Drs. Henry Cloud and John Townsend in their book, Safe People, said that the best example of a safe person is found in Jesus. They said that in him were found three qualities of a safe person:
Dwelling refers to someone’s ability to connect with us. The Greek word for dwelling is “encamp” or “reside” and the origins of the word denotes the human body where the spirit resides. According to Safe Relationships this means that safe relationships are an aspect of the incarnational qualities of Jesus. He became present as man in the flesh. Hence, safe people are able to dwell with us in the flesh – connecting with us in a way that we know they are present with us.

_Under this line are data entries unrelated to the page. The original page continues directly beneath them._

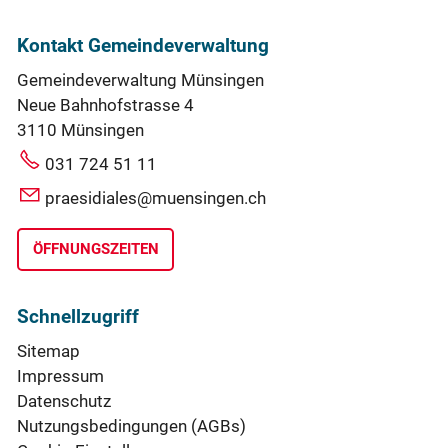
Kontakt Gemeindeverwaltung
Gemeindeverwaltung Münsingen
Neue Bahnhofstrasse 4
3110 Münsingen
031 724 51 11
praesidiales@muensingen.ch
ÖFFNUNGSZEITEN
Schnellzugriff
Sitemap
Impressum
Datenschutz
Nutzungsbedingungen (AGBs)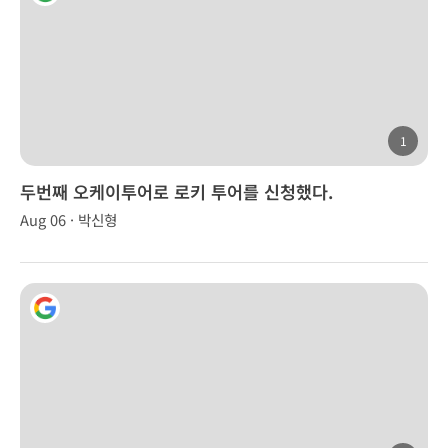
1
두번째 오케이투어로 로키 투어를 신청했다.
Aug 06 · 박신형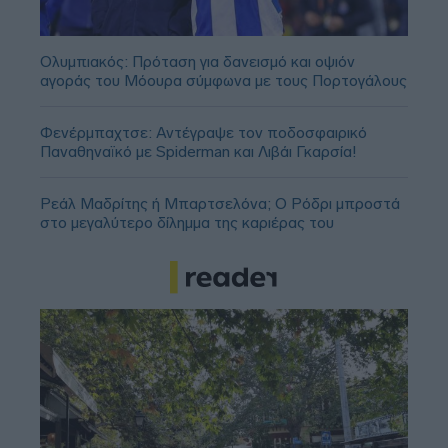
Ολυμπιακός: Πρόταση για δανεισμό και οψιόν
αγοράς του Μόουρα σύμφωνα με τους Πορτογάλους
Φενέρμπαχτσε: Αντέγραψε τον ποδοσφαιρικό
Παναθηναϊκό με Spiderman και Λιβάι Γκαρσία!
Ρεάλ Μαδρίτης ή Μπαρτσελόνα; Ο Ρόδρι μπροστά
στο μεγαλύτερο δίλημμα της καριέρας του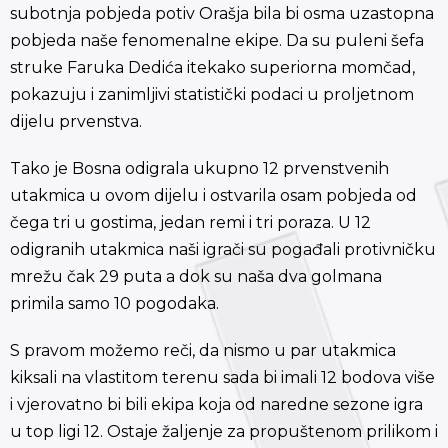
subotnja pobjeda potiv Orašja bila bi osma uzastopna
pobjeda naše fenomenalne ekipe. Da su puleni šefa
struke Faruka Dedića itekako superiorna momčad,
pokazuju i zanimljivi statistički podaci u proljetnom
dijelu prvenstva.
Tako je Bosna odigrala ukupno 12 prvenstvenih
utakmica u ovom dijelu i ostvarila osam pobjeda od
čega tri u gostima, jedan remi i tri poraza. U 12
odigranih utakmica naši igrači su pogađali protivničku
mrežu čak 29 puta a dok su naša dva golmana
primila samo 10 pogodaka.
S pravom možemo reči, da nismo u par utakmica
kiksali na vlastitom terenu sada bi imali 12 bodova više
i vjerovatno bi bili ekipa koja od naredne sezone igra
u top ligi 12. Ostaje žaljenje za propuštenom prilikom i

Grace refers to “unmerited favor”, meaning, that someone is on our side, that they are “for us”. It implies unconditional love and acceptance with no condemnation. You are accepted just like you are, and will not be shamed, or incur wrath for whatever you are experiencing.
Now, this may sound incriminating given the fact this conversation stemmed from the actions of that man who hurled all those disgusting pornographic images at me. But if you are going to say this is implicating, just think of Christlike characters. Remember safe people model Jesus. People with Christlike characters will not abuse anyone, and will not subject people to their dirty sexual fantasies and intentions.
Truth refers to many things per Drs. Cloud and Townsend, but in relationship it implies honesty, being real with each other, and living out the truth of God. This does not mean that safe relationships give grace without confrontation, for such relationships are ultimately destructive as well. Safe people are those who will be honest with us; they tell us when and where we are wrong, and where we need to change; they walk according to the truth and live out Christlike principles with us.
A new year is almost upon us. Let us aspire to be safe people and cultivate safe relationships. That way, this can be a start to eradicating that taboo topic, Domestic Violence and Abuse, from our society.
Drs. Cloud, Henry and Townsend, Jonn. Safe People. Zondervan, 1995.